The alarming findings are included in a report by the Road Safety Authority, which found half of all motorists here believe they can safely break the speed limit on main roads.
And most Irish drivers do not think using a mobile phone while behind the wheel is dangerous.
The RSA report comes as gardai mount an Easter weekend offensive yesterday, aimed at curbing speeding, drink driving and mobile phone use.
Extra checkpoints will be mounted nationwide over the high risk two-week period.
The RSA report also found:
- Younger drivers in particular do not perceive that driving with a mobile phone in their hand is dangerous.
- Only 1pc of 17-24 year-olds rate mobile phone use as most dangerous.
- Comfort with speeding is especially high in the commuter belt counties surrounding Dublin.
- Driving under the influence of alcohol is considered the most dangerous behaviour, with 33pc placing it as the highest risk factor.
- Alcohol is especially seen as the key danger factor by those in their early 20s.

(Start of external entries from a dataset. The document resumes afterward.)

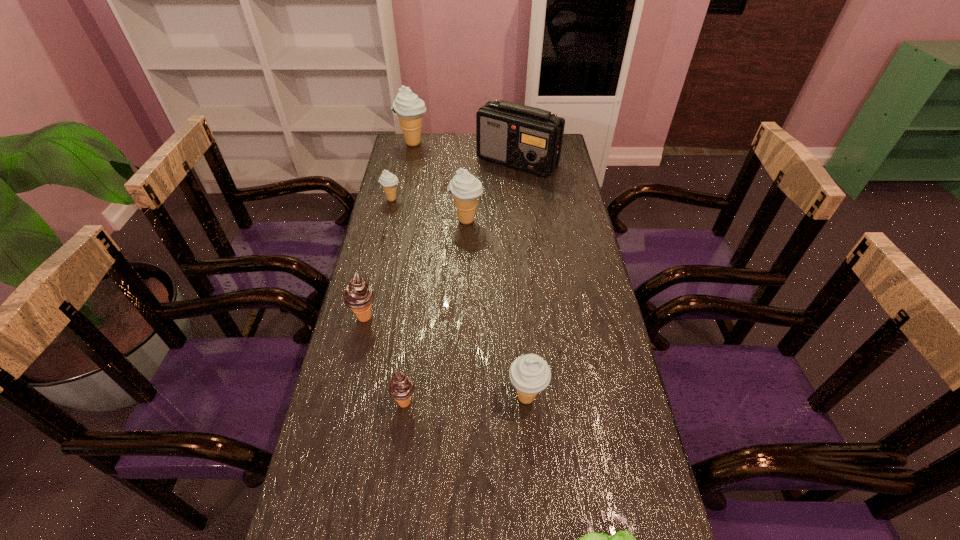 Locate an element on the screen. This screenshot has height=540, width=960. the third closest object to the nearer chocolate icecream is located at coordinates (623, 539).

Locate which icecream is the closest to the fifth object from right to left. Please provide its 2D coordinates. Your answer should be formatted as a tuple, i.e. [(x, y)], where the tuple contains the x and y coordinates of a point satisfying the conditions above.

[(358, 295)]

Locate an element on the screen. Image resolution: width=960 pixels, height=540 pixels. icecream that is the second closest to the radio receiver is located at coordinates (409, 108).

Locate an element on the screen. The width and height of the screenshot is (960, 540). the second closest beige icecream relative to the third nearest icecream is located at coordinates (530, 374).

Where is `the second closest beige icecream to the nearer chocolate icecream`? the second closest beige icecream to the nearer chocolate icecream is located at coordinates (466, 189).

I want to click on free location that satisfies the following two spatial constraints: 1. on the front side of the second tallest icecream; 2. on the right side of the second farthest beige icecream, so click(x=387, y=220).

The image size is (960, 540). What are the coordinates of `blank space that satisfies the following two spatial constraints: 1. on the front side of the rightmost icecream; 2. on the right side of the third nearest beige icecream` in the screenshot? It's located at (346, 397). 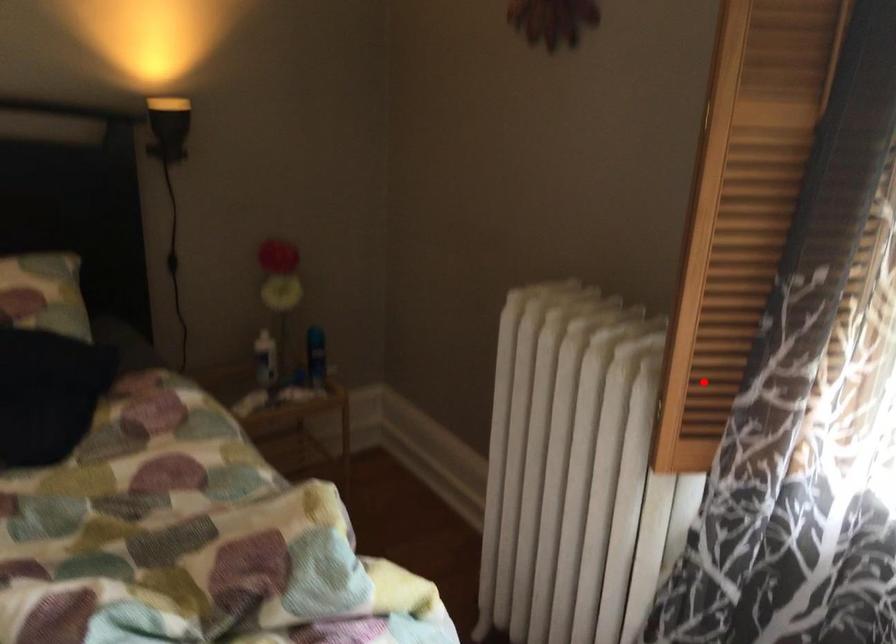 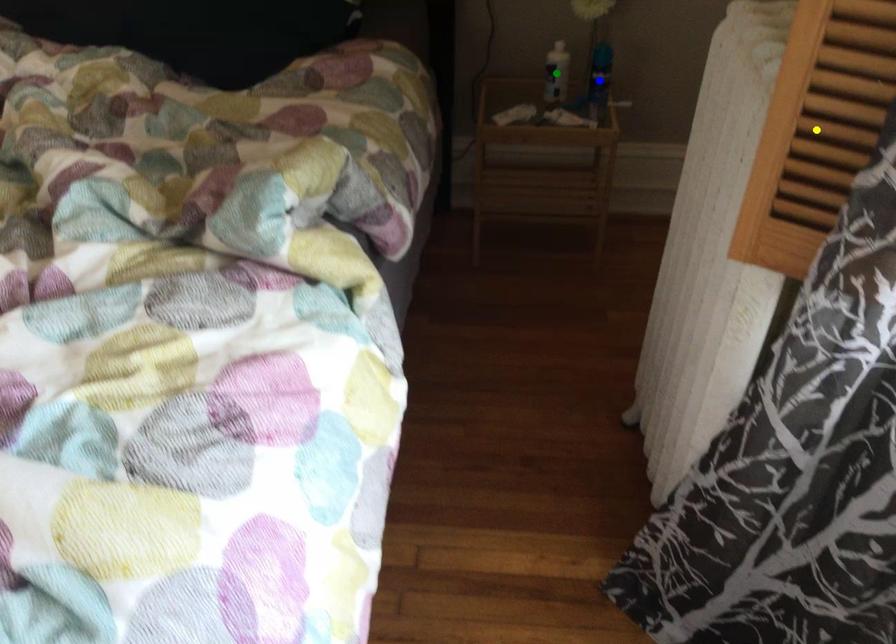 Question: I am providing you with two images of the same scene from different viewpoints. A red point is marked on the first image. You are given multiple points on the second image. Which point in image 2 is actually the same real-world point as the red point in image 1?

Choices:
 (A) yellow point
 (B) blue point
 (C) green point

Answer: (A)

The research was conducted by Behaviour & Attitudes on behalf of the RSA among a nationally representative sample of 1,000 adults during October--November 2010 and January 2011.
Assistant Garda Commissioner John Twomey said the research showed that younger drivers in particular did not seem to appreciate the dangers of using mobile phones when driving.
Talking on the phone and texting seemed to be perceived by this group as harmless.
"Holding a phone or texting while driving distracts the driver's attention from the road and can lead to fatal consequences," said Mr Twomey.
He expressed concern that over the recent St Patrick's holiday period there was an increase in the number of drivers caught drink driving and speeding at the same time.
"The refusal of drivers to change their behaviour in relation to drink driving and speeding has contributed to the increase in deaths and injuries on our roads compared to this time last year.
"Drivers persist in taking chances -- chances with their own life and all others that they meet on the road."
With the Easter and May bank holidays approaching, gardai appealed to drivers to help curb the carnage.
A total of 61 people have died on our roads so far this year, an increase of six compared with the same period last year.
In the past two years 13 people were killed and 33 people were seriously injured on Irish roads over the two bank holiday weekends.
Mr Twomey said: "I am asking every person in Ireland that use the roads to make a commitment that they will do so safely and with care and consideration for the other people they meet along the way."